=== Begin Enclosure ===

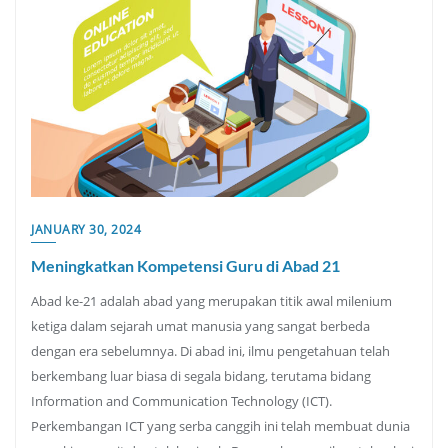
JANUARY 30, 2024
Meningkatkan Kompetensi Guru di Abad 21
Abad ke-21 adalah abad yang merupakan titik awal milenium
ketiga dalam sejarah umat manusia yang sangat berbeda
dengan era sebelumnya. Di abad ini, ilmu pengetahuan telah
berkembang luar biasa di segala bidang, terutama bidang
Information and Communication Technology (ICT).
Perkembangan ICT yang serba canggih ini telah membuat dunia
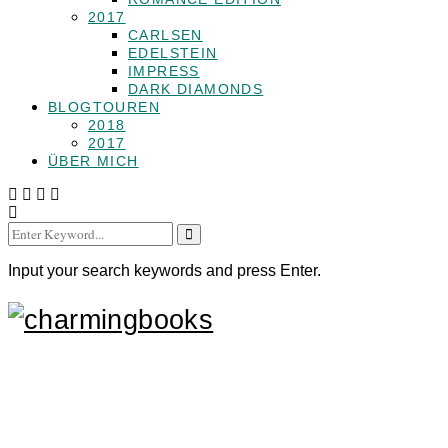
2017
CARLSEN
EDELSTEIN
IMPRESS
DARK DIAMONDS
BLOGTOUREN
2018
2017
ÜBER MICH
Search
for:
Input your search keywords and press Enter.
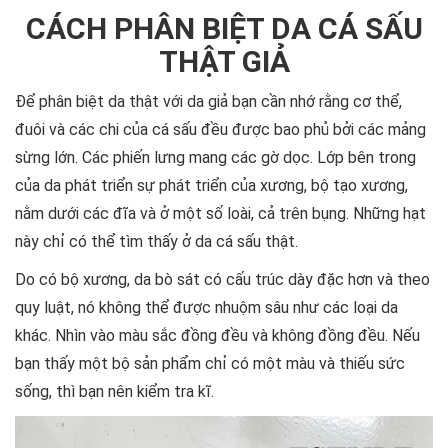
CÁCH PHÂN BIỆT DA CÁ SẤU
THẬT GIẢ
Để phân biệt da thật với da giả bạn cần nhớ rằng cơ thể,
đuôi và các chi của cá sấu đều được bao phủ bởi các mảng
sừng lớn. Các phiến lưng mang các gờ dọc. Lớp bên trong
của da phát triển sự phát triển của xương, bộ tạo xương,
nằm dưới các đĩa và ở một số loài, cả trên bụng. Những hạt
này chỉ có thể tìm thấy ở da cá sấu thật.
Do có bộ xương, da bò sát có cấu trúc dày đặc hơn và theo
quy luật, nó không thể được nhuộm sâu như các loại da
khác. Nhìn vào màu sắc đồng đều và không đồng đều. Nếu
bạn thấy một bộ sản phẩm chỉ có một màu và thiếu sức
sống, thì bạn nên kiểm tra kĩ.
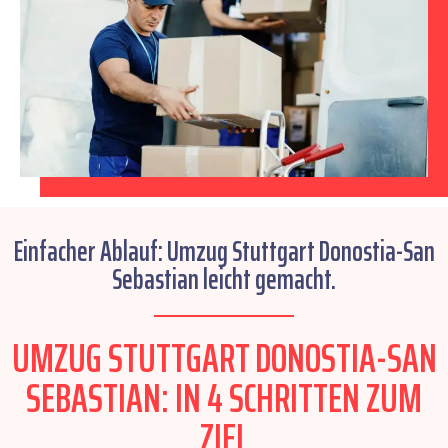
Einfacher Ablauf: Umzug Stuttgart Donostia-San
Sebastian leicht gemacht.
UMZUG STUTTGART DONOSTIA-SAN
SEBASTIAN: IN 4 SCHRITTEN ZUM
ZIEL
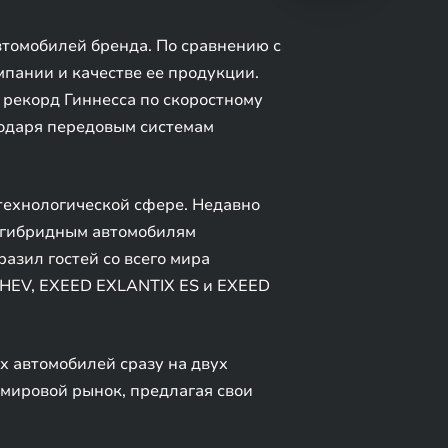
томобилей бренда. По сравнению с
мпании и качестве ее продукции.
 рекорд Гиннесса по скоростному
одаря передовым системам
технологической сфере. Недавно
о гибридным автомобилям
азил гостей со всего мира
PHEV, EXEED EXLANTIX ES и EXEED
 автомобилей сразу на двух
мировой рынок, предлагая свои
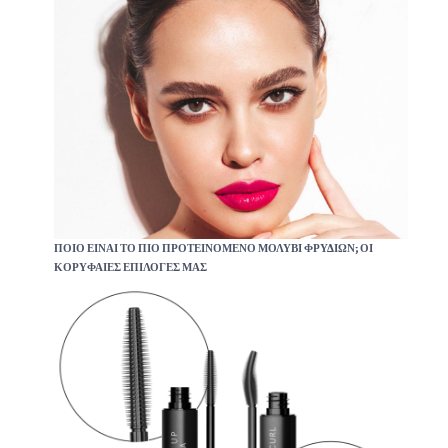
ΠΟΙΟ ΕΊΝΑΙ ΤΟ ΠΙΟ ΠΡΟΤΕΙΝΌΜΕΝΟ ΜΟΛΎΒΙ ΦΡΥΔΙΏΝ; ΟΙ
ΚΟΡΥΦΑΙΕΣ ΕΠΙΛΟΓΕΣ ΜΑΣ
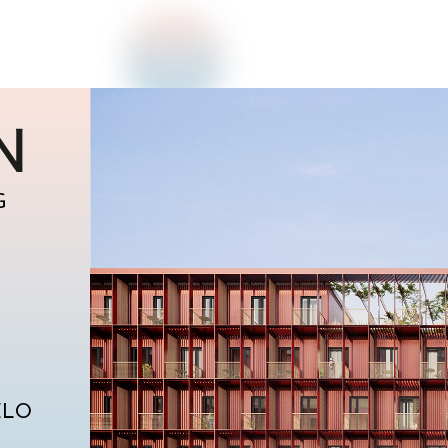
G
ELO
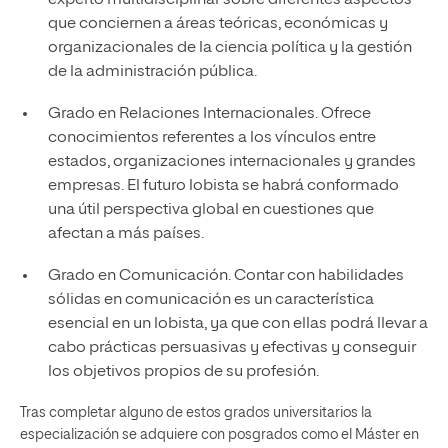
que conciernen a áreas teóricas, económicas y
organizacionales de la ciencia política y la gestión
de la administración pública.
Grado en Relaciones Internacionales. Ofrece
conocimientos referentes a los vínculos entre
estados, organizaciones internacionales y grandes
empresas. El futuro lobista se habrá conformado
una útil perspectiva global en cuestiones que
afectan a más países.
Grado en Comunicación. Contar con habilidades
sólidas en comunicación es un característica
esencial en un lobista, ya que con ellas podrá llevar a
cabo prácticas persuasivas y efectivas y conseguir
los objetivos propios de su profesión.
Tras completar alguno de estos grados universitarios la
especialización se adquiere con posgrados como el Máster en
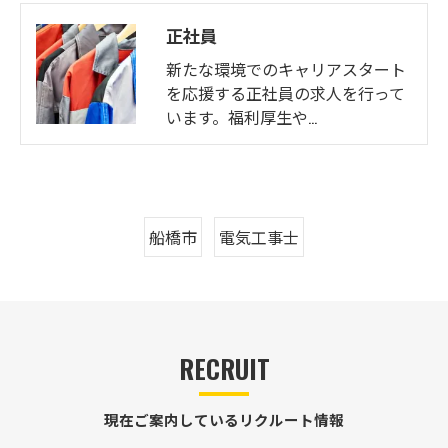
正社員
新たな環境でのキャリアスタート
を応援する正社員の求人を行って
います。福利厚生や…
船橋市
電気工事士
RECRUIT
現在ご案内しているリクルート情報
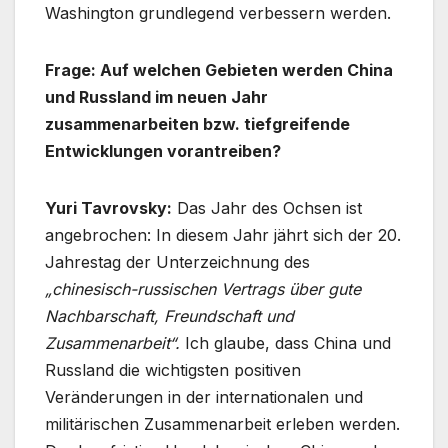
Washington grundlegend verbessern werden.
Frage: Auf welchen Gebieten werden China
und Russland im neuen Jahr
zusammenarbeiten bzw. tiefgreifende
Entwicklungen vorantreiben?
Yuri Tavrovsky:
Das Jahr des Ochsen ist
angebrochen: In diesem Jahr jährt sich der 20.
Jahrestag der Unterzeichnung des
„chinesisch-russischen Vertrags über gute
Nachbarschaft, Freundschaft und
Zusammenarbeit“.
Ich glaube, dass China und
Russland die wichtigsten positiven
Veränderungen in der internationalen und
militärischen Zusammenarbeit erleben werden.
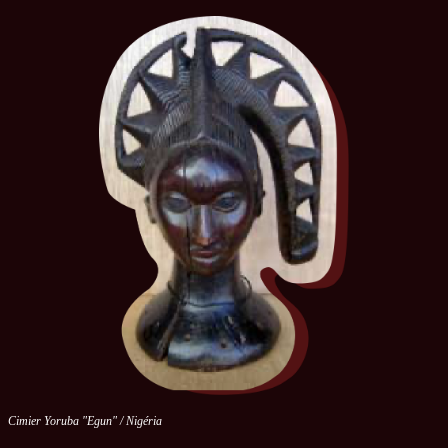
Cimier Yoruba "Egun" / Nigéria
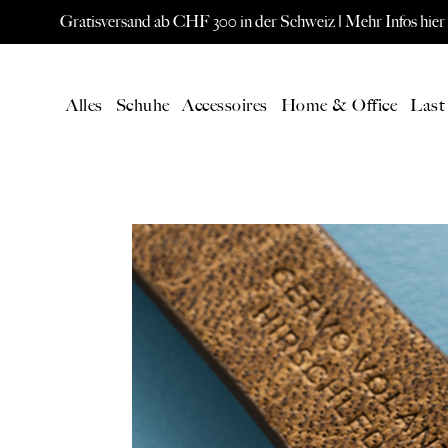
Gratisversand ab CHF 300 in der Schweiz |
Mehr Infos hier
Alles
Schuhe
Accessoires
Home & Office
Last
AKTUELL
SPEC
Alle Produkte
ORIS W
Neuheiten
Eames L
Gutschein
Paavo Jä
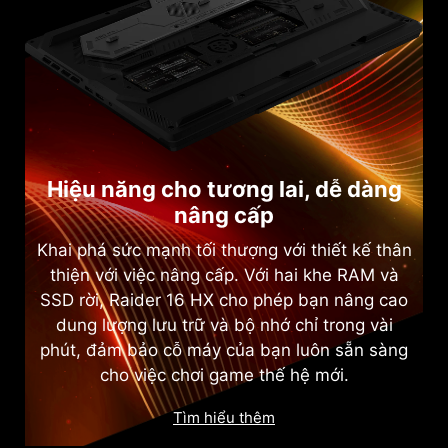
Hiệu năng cho tương lai, dễ dàng
nâng cấp
Khai phá sức mạnh tối thượng với thiết kế thân
thiện với việc nâng cấp. Với hai khe RAM và
SSD rời, Raider 16 HX cho phép bạn nâng cao
dung lượng lưu trữ và bộ nhớ chỉ trong vài
phút, đảm bảo cỗ máy của bạn luôn sẵn sàng
cho việc chơi game thế hệ mới.
Tìm hiểu thêm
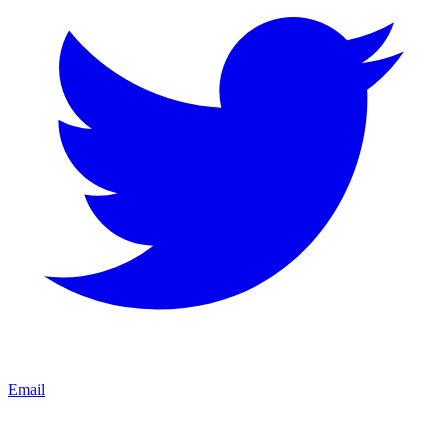
Email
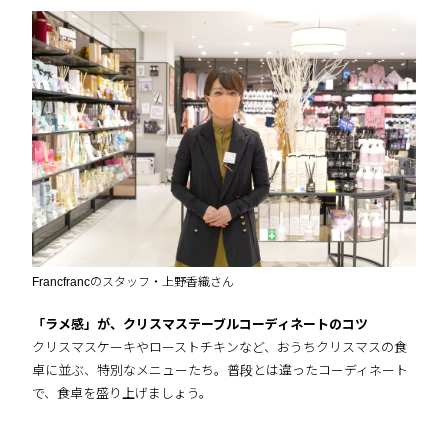
Francfrancのスタッフ・上野香織さん
「ラメ感」が、クリスマステーブルコーディネートのコツ
クリスマスケーキやローストチキンなど、おうちクリスマスの食
卓に並ぶ、特別なメニューたち。普段とは違ったコーディネート
で、食卓を盛り上げましょう。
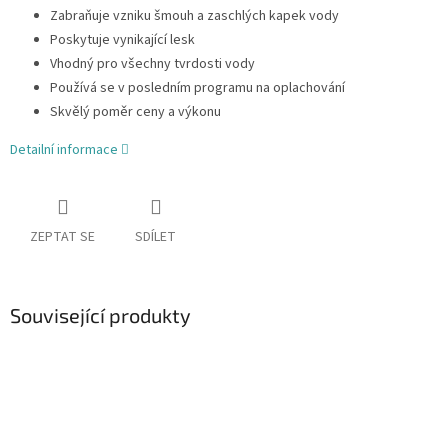
Zabraňuje vzniku šmouh a zaschlých kapek vody
Poskytuje vynikající lesk
Vhodný pro všechny tvrdosti vody
Používá se v posledním programu na oplachování
Skvělý poměr ceny a výkonu
Detailní informace
ZEPTAT SE
SDÍLET
Související produkty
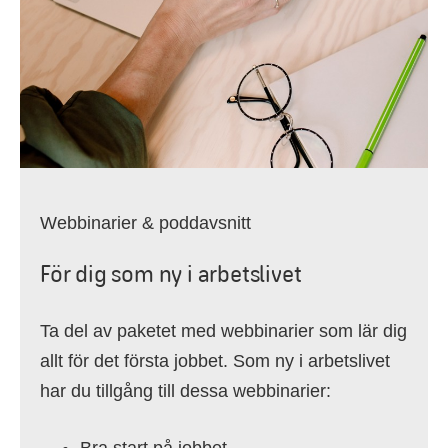
Webbinarier & poddavsnitt
För dig som ny i arbetslivet
Ta del av paketet med webbinarier som lär dig
allt för det första jobbet. Som ny i arbetslivet
har du tillgång till dessa webbinarier:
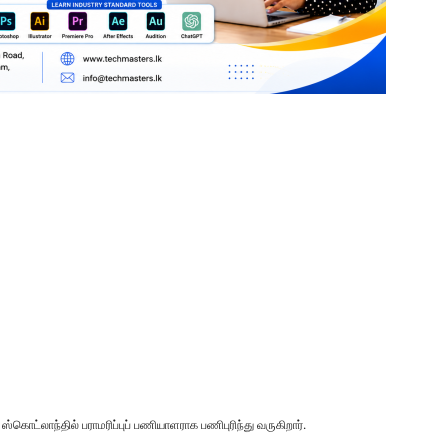
ட்லாந்தில் பராமரிப்புப் பணியாளராக பணிபுரிந்து வருகிறார்.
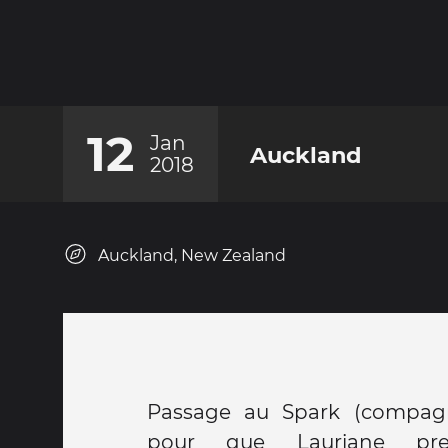
12
Jan
Auckland
2018
Auckland, New Zealand
Passage au Spark (compagn
pour que Lauriane pre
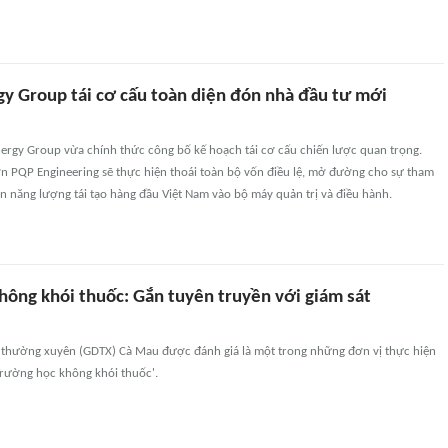
gy Group tái cơ cấu toàn diện đón nhà đầu tư mới
nergy Group vừa chính thức công bố kế hoạch tái cơ cấu chiến lược quan trọng.
ớn PQP Engineering sẽ thực hiện thoái toàn bộ vốn điều lệ, mở đường cho sự tham
n năng lượng tái tạo hàng đầu Việt Nam vào bộ máy quản trị và điều hành.
hông khói thuốc: Gắn tuyên truyền với giám sát
 thường xuyên (GDTX) Cà Mau được đánh giá là một trong những đơn vị thực hiện
Trường học không khói thuốc'.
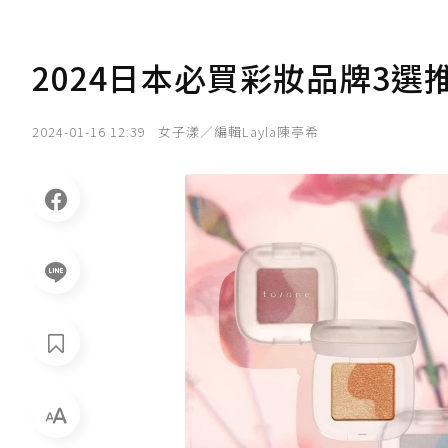
2024日本必買彩妝品牌3
2024-01-16 12:39
女子漾／編輯Layla陳亭希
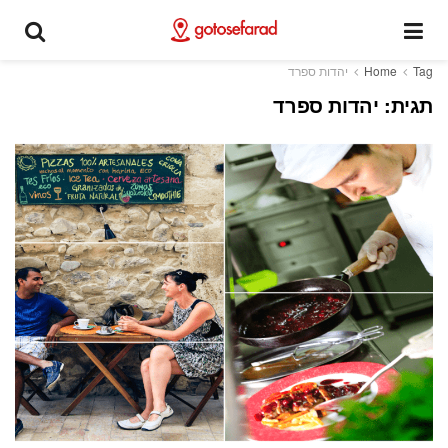
Tag
Home
יהדות ספרד
תגית:
יהדות ספרד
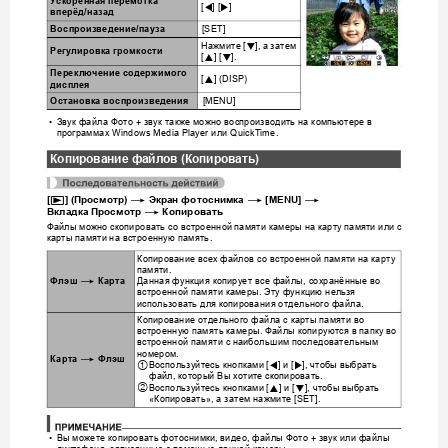
Ускоренная
перемотка
4
6
[
] [
]
вперёд
/
назад
Воспрои
зведение
/
пауза
[SET]
Нажмите
а
затем
2
 [
], 
Регулировка
громкости
8
2
[
] [
].
Переключение
содержимого
8
[
] (DISP)
дисплея
Остановка
воспроизведения
[MENU]
Звук
файла
Фото
звук
также
мож
но
воспроизводить
на
компьютере
в
•
 + 
программах
или
 Windows Media Player 
 QuickTime.
Копиров
ание
файлов
 (
Копировать
)
p
*
*
*
[
] (
Просмотр
) 
Экран
фотоснимка
 [MENU] 
*
Вкладка
Просмотр
Копировать
Файлы
можно
скопиро
вать
со
встроенной
па
мяти
камеры
на
карту
па
мяти
или
с
карты
памяти
на
встроенную
память
.
Копирование
всех
файлов
со
встроенной
памяти
на
карту
памяти
.
Данная
функция
копирует
все
файлы
сохранённые
во
*
Флэш
Карта
, 
встроенной
памяти
камеры
Эту
функцию
нел
ьзя
. 
использовать
для
копировани
я
отдельного
файла
.
Копирование
отдельного
файла
с
карты
памяти
во
встроенную
память
камеры
Файлы
копируются
в
папку
во
. 
встроенной
памяти
с
на
ибольшим
последовательным
номером
.
*
Карта
Флэш
Воспользуйтесь
кнопками
и
чтобы
выбрать
1
4
6
 [
] 
 [
], 
файл
который
Вы
хотите
скопировать
, 
.
Воспользуйтесь
кнопками
и
чтобы
выбрать
8
2
2
 [
] 
 [
], 
Копировать
а
затем
нажмите
«
», 
 [SET].
Вы
можете
копировать
фотоснимки
видео
файлы
Фото
звук
или
файлы
•
, 
, 
 +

=== End Enclosure ===

Where images occur in the data above, leave them out and repeat everything else exactly.

JANUARY 30, 2024
Meningkatkan Kompetensi Guru di Abad 21
Abad ke-21 adalah abad yang merupakan titik awal milenium
ketiga dalam sejarah umat manusia yang sangat berbeda
dengan era sebelumnya. Di abad ini, ilmu pengetahuan telah
berkembang luar biasa di segala bidang, terutama bidang
Information and Communication Technology (ICT).
Perkembangan ICT yang serba canggih ini telah membuat dunia
2017
CARLSEN
EDELSTEIN
IMPRESS
DARK DIAMONDS
BLOGTOUREN
2018
2017
ÜBER MICH
Search
for:
Input your search keywords and press Enter.
CÁCH PHÂN BIỆT DA CÁ SẤU
THẬT GIẢ
Để phân biệt da thật với da giả bạn cần nhớ rằng cơ thể,
đuôi và các chi của cá sấu đều được bao phủ bởi các mảng
sừng lớn. Các phiến lưng mang các gờ dọc. Lớp bên trong
của da phát triển sự phát triển của xương, bộ tạo xương,
nằm dưới các đĩa và ở một số loài, cả trên bụng. Những hạt
này chỉ có thể tìm thấy ở da cá sấu thật.
Do có bộ xương, da bò sát có cấu trúc dày đặc hơn và theo
quy luật, nó không thể được nhuộm sâu như các loại da
khác. Nhìn vào màu sắc đồng đều và không đồng đều. Nếu
bạn thấy một bộ sản phẩm chỉ có một màu và thiếu sức
sống, thì bạn nên kiểm tra kĩ.
Einfacher Ablauf: Umzug Stuttgart Donostia-San
Sebastian leicht gemacht.
UMZUG STUTTGART DONOSTIA-SAN
SEBASTIAN: IN 4 SCHRITTEN ZUM
ZIEL
томобилей бренда. По сравнению с
мпании и качестве ее продукции.
 рекорд Гиннесса по скоростному
одаря передовым системам
технологической сфере. Недавно
о гибридным автомобилям
азил гостей со всего мира
PHEV, EXEED EXLANTIX ES и EXEED
 автомобилей сразу на двух
мировой рынок, предлагая свои
ΠΟΙΟ ΕΊΝΑΙ ΤΟ ΠΙΟ ΠΡΟΤΕΙΝΌΜΕΝΟ ΜΟΛΎΒΙ ΦΡΥΔΙΏΝ; ΟΙ
ΚΟΡΥΦΑΙΕΣ ΕΠΙΛΟΓΕΣ ΜΑΣ
G
ELO
que conciernen a áreas teóricas, económicas y
organizacionales de la ciencia política y la gestión
de la administración pública.
Grado en Relaciones Internacionales. Ofrece
conocimientos referentes a los vínculos entre
estados, organizaciones internacionales y grandes
empresas. El futuro lobista se habrá conformado
una útil perspectiva global en cuestiones que
afectan a más países.
Grado en Comunicación. Contar con habilidades
sólidas en comunicación es un característica
esencial en un lobista, ya que con ellas podrá llevar a
cabo prácticas persuasivas y efectivas y conseguir
los objetivos propios de su profesión.
Tras completar alguno de estos grados universitarios la
especialización se adquiere con posgrados como el Máster en
正社員
新たな環境でのキャリアスタート
を応援する正社員の求人を行って
います。福利厚生や…
船橋市
電気工事士
RECRUIT
現在ご案内しているリクルート情報
Washington grundlegend verbessern werden.
Frage: Auf welchen Gebieten werden China
und Russland im neuen Jahr
zusammenarbeiten bzw. tiefgreifende
Entwicklungen vorantreiben?
Yuri Tavrovsky:
Das Jahr des Ochsen ist
angebrochen: In diesem Jahr jährt sich der 20.
Jahrestag der Unterzeichnung des
„chinesisch-russischen Vertrags über gute
Nachbarschaft, Freundschaft und
Zusammenarbeit“.
Ich glaube, dass China und
Russland die wichtigsten positiven
Veränderungen in der internationalen und
militärischen Zusammenarbeit erleben werden.
Cimier Yoruba "Egun" / Nigéria
Gratisversand ab CHF 300 in der Schweiz |
Mehr Infos hier
Alles
Schuhe
Accessoires
Home & Office
Last
AKTUELL
SPEC
Alle Produkte
ORIS W
Neuheiten
Eames L
Gutschein
Paavo Jä
Hiệu năng cho tương lai, dễ dàng
nâng cấp
Khai phá sức mạnh tối thượng với thiết kế thân
thiện với việc nâng cấp. Với hai khe RAM và
SSD rời, Raider 16 HX cho phép bạn nâng cao
dung lượng lưu trữ và bộ nhớ chỉ trong vài
phút, đảm bảo cỗ máy của bạn luôn sẵn sàng
cho việc chơi game thế hệ mới.
Tìm hiểu thêm
Email
Francfrancのスタッフ・上野香織さん
「ラメ感」が、クリスマステーブルコーディネートのコツ
クリスマスケーキやローストチキンなど、おうちクリスマスの食
卓に並ぶ、特別なメニューたち。普段とは違ったコーディネート
で、食卓を盛り上げましょう。
Zabraňuje vzniku šmouh a zaschlých kapek vody
Poskytuje vynikající lesk
Vhodný pro všechny tvrdosti vody
Používá se v posledním programu na oplachování
Skvělý poměr ceny a výkonu
Detailní informace
ZEPTAT SE
SDÍLET
Související produkty
Webbinarier & poddavsnitt
För dig som ny i arbetslivet
Ta del av paketet med webbinarier som lär dig
allt för det första jobbet. Som ny i arbetslivet
har du tillgång till dessa webbinarier:
ட்லாந்தில் பராமரிப்புப் பணியாளராக பணிபுரிந்து வருகிறார்.
12
Jan
Auckland
2018
Auckland, New Zealand
Passage au Spark (compagn
pour que Lauriane pre
gy Group tái cơ cấu toàn diện đón nhà đầu tư mới
nergy Group vừa chính thức công bố kế hoạch tái cơ cấu chiến lược quan trọng.
ớn PQP Engineering sẽ thực hiện thoái toàn bộ vốn điều lệ, mở đường cho sự tham
n năng lượng tái tạo hàng đầu Việt Nam vào bộ máy quản trị và điều hành.
hông khói thuốc: Gắn tuyên truyền với giám sát
 thường xuyên (GDTX) Cà Mau được đánh giá là một trong những đơn vị thực hiện
Trường học không khói thuốc'.
2024日本必買彩妝品牌3
2024-01-16 12:39
女子漾／編輯Layla陳亭希
Tag
Home
יהדות ספרד
תגית:
יהדות ספרד
Ускоренная
перемотка
4
6
[
] [
]
вперёд
/
назад
Воспрои
зведение
/
пауза
[SET]
Нажмите
а
затем
2
 [
], 
Регулировка
громкости
8
2
[
] [
].
Переключение
содержимого
8
[
] (DISP)
дисплея
Остановка
воспроизведения
[MENU]
Звук
файла
Фото
звук
также
мож
но
воспроизводить
на
компьютере
в
•
 + 
программах
или
 Windows Media Player 
 QuickTime.
Копиров
ание
файлов
 (
Копировать
)
p
*
*
*
[
] (
Просмотр
) 
Экран
фотоснимка
 [MENU] 
*
Вкладка
Просмотр
Копировать
Файлы
можно
скопиро
вать
со
встроенной
па
мяти
камеры
на
карту
па
мяти
или
с
карты
памяти
на
встроенную
память
.
Копирование
всех
файлов
со
встроенной
памяти
на
карту
памяти
.
Данная
функция
копирует
все
файлы
сохранённые
во
*
Флэш
Карта
, 
встроенной
памяти
камеры
Эту
функцию
нел
ьзя
. 
использовать
для
копировани
я
отдельного
файла
.
Копирование
отдельного
файла
с
карты
памяти
во
встроенную
память
камеры
Файлы
копируются
в
папку
во
. 
встроенной
памяти
с
на
ибольшим
последовательным
номером
.
*
Карта
Флэш
Воспользуйтесь
кнопками
и
чтобы
выбрать
1
4
6
 [
] 
 [
], 
файл
который
Вы
хотите
скопировать
, 
.
Воспользуйтесь
кнопками
и
чтобы
выбрать
8
2
2
 [
] 
 [
], 
Копировать
а
затем
нажмите
«
», 
 [SET].
Вы
можете
копировать
фотоснимки
видео
файлы
Фото
звук
или
файлы
•
, 
, 
 +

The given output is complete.